◆ What you have to do ◆
Below are the entries. Print only the lines starting at the one with "Acherontia virgata" and ending at the one with "Отпугиватели пауков", exactly, with no pictures.

- Opening Delimiter -

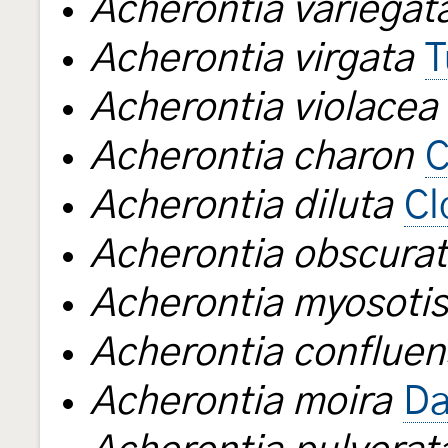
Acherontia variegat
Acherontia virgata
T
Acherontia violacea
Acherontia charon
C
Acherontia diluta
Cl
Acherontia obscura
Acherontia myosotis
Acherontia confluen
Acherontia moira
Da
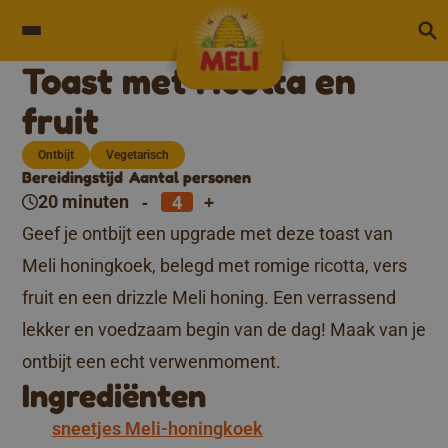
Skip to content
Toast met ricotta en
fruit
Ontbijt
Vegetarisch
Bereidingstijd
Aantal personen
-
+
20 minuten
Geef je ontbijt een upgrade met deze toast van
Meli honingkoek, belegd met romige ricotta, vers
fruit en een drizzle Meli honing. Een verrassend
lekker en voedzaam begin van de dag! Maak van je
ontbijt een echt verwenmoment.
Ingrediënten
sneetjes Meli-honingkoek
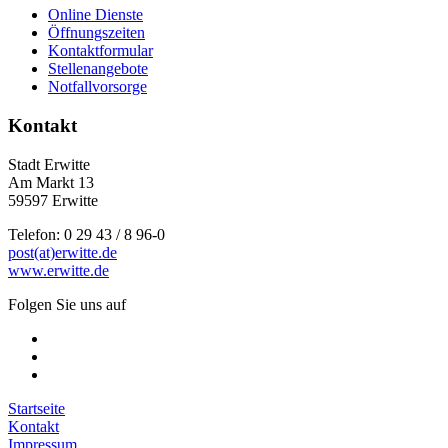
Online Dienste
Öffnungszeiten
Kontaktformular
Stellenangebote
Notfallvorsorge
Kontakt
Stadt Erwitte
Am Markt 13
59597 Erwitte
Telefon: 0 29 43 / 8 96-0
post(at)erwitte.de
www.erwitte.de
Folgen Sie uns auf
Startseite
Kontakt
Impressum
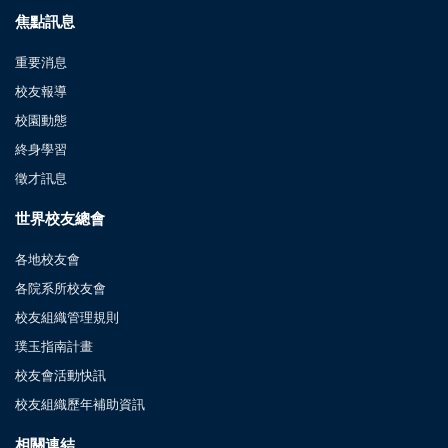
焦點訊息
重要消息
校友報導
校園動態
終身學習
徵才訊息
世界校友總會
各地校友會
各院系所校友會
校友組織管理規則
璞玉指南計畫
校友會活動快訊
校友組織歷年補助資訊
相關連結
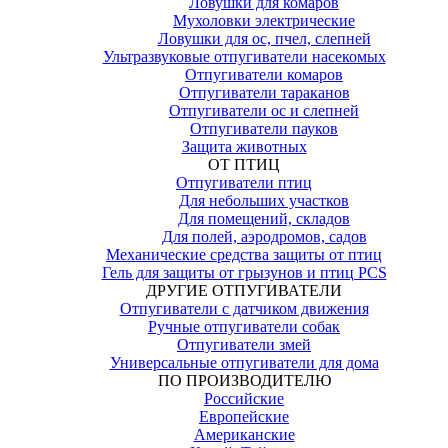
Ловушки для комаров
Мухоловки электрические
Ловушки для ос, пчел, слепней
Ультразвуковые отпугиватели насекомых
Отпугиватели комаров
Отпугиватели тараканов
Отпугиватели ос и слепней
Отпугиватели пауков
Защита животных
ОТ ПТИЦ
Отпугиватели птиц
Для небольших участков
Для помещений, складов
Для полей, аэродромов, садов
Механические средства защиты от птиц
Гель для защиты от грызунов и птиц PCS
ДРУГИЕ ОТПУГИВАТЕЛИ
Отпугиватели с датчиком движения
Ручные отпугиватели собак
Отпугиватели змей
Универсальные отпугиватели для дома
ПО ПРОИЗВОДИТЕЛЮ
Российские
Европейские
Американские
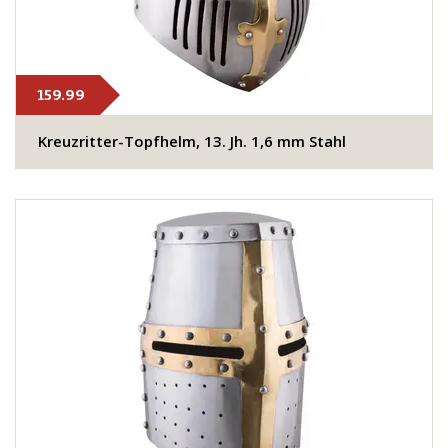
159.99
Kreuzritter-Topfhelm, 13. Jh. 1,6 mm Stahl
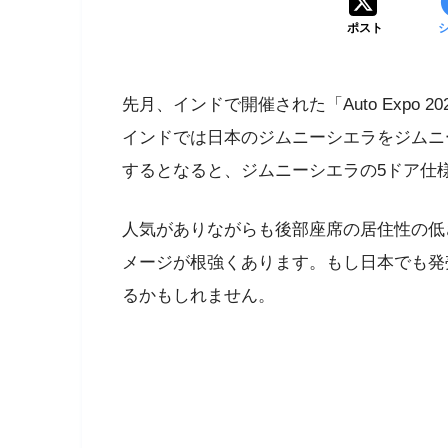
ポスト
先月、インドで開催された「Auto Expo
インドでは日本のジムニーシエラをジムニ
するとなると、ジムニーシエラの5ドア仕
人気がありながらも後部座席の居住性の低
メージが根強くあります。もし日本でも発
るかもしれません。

- Closing Delimiter -
- Opening Delimiter -

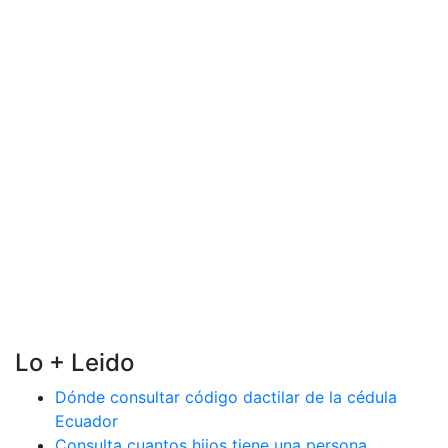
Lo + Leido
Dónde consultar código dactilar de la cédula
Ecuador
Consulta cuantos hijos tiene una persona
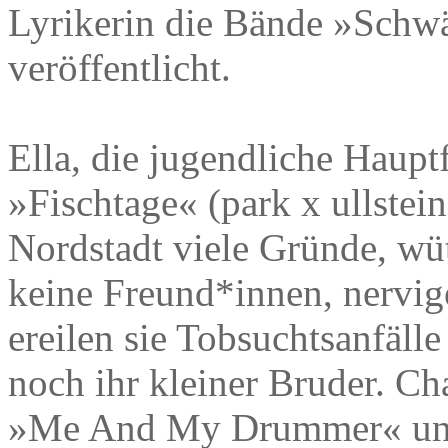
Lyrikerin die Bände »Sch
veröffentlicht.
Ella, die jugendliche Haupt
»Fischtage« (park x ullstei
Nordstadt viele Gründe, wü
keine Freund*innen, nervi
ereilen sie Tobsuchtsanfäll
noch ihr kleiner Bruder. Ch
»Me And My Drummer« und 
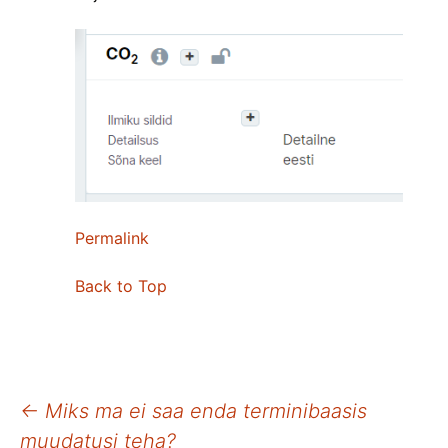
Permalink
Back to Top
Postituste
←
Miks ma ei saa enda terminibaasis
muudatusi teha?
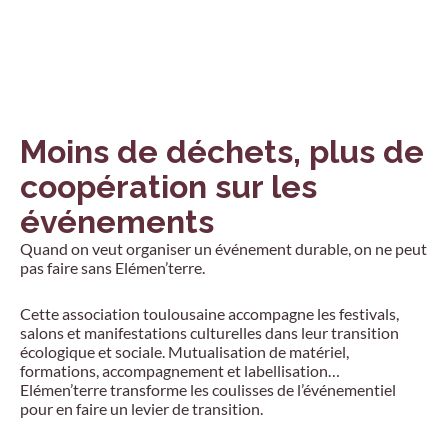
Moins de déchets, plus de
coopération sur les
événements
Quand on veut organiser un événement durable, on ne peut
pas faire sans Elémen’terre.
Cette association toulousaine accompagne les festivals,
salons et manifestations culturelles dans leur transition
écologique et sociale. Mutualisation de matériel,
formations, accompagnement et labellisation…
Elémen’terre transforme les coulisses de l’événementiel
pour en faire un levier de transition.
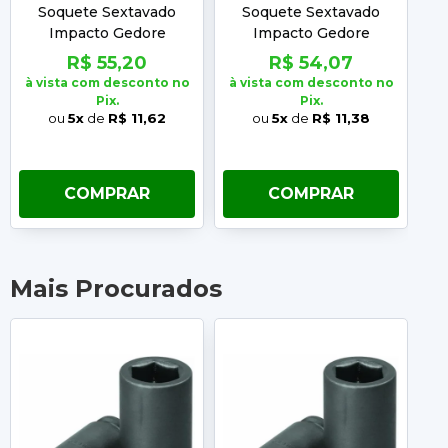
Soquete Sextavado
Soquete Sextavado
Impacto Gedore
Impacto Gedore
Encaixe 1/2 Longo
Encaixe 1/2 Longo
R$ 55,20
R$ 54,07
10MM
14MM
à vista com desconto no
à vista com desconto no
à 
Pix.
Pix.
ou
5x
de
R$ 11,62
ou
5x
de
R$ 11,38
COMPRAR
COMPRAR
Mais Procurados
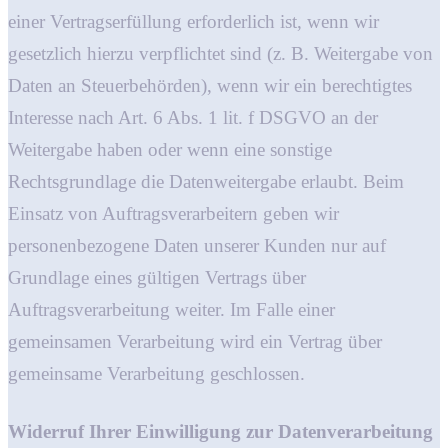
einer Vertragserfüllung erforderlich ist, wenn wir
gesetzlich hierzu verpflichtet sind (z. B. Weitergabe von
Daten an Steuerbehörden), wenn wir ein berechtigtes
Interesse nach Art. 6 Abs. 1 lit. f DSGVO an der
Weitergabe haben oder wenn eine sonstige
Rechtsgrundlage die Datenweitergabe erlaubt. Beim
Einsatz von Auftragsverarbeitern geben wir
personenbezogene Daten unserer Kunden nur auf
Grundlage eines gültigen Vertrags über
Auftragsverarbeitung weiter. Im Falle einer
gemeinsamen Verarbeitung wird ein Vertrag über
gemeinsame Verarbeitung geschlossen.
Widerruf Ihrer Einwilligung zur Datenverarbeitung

- Closing Delimiter -

◆ Response area ◆
Acherontia virgata
T
Acherontia violacea
Acherontia charon
C
Acherontia diluta
Cl
Acherontia obscura
Acherontia myosotis
Acherontia confluen
Acherontia moira
Da
Skip to content
Toast met ricotta en
fruit
Ontbijt
Vegetarisch
Bereidingstijd
Aantal personen
-
+
20 minuten
Geef je ontbijt een upgrade met deze toast van
Meli honingkoek, belegd met romige ricotta, vers
fruit en een drizzle Meli honing. Een verrassend
lekker en voedzaam begin van de dag! Maak van je
ontbijt een echt verwenmoment.
Ingrediënten
sneetjes Meli-honingkoek
Online Dienste
Öffnungszeiten
Kontaktformular
Stellenangebote
Notfallvorsorge
Kontakt
Stadt Erwitte
Am Markt 13
59597 Erwitte
Telefon: 0 29 43 / 8 96-0
post(at)erwitte.de
www.erwitte.de
Folgen Sie uns auf
Startseite
Kontakt
Impressum
焦點訊息
重要消息
校友報導
校園動態
終身學習
徵才訊息
世界校友總會
各地校友會
各院系所校友會
校友組織管理規則
璞玉指南計畫
校友會活動快訊
校友組織歷年補助資訊
相關連結
Ловушки для комаров
Мухоловки электрические
Ловушки для ос, пчел, слепней
Ультразвуковые отпугиватели насекомых
Отпугиватели комаров
Отпугиватели тараканов
Отпугиватели ос и слепней
Отпугиватели пауков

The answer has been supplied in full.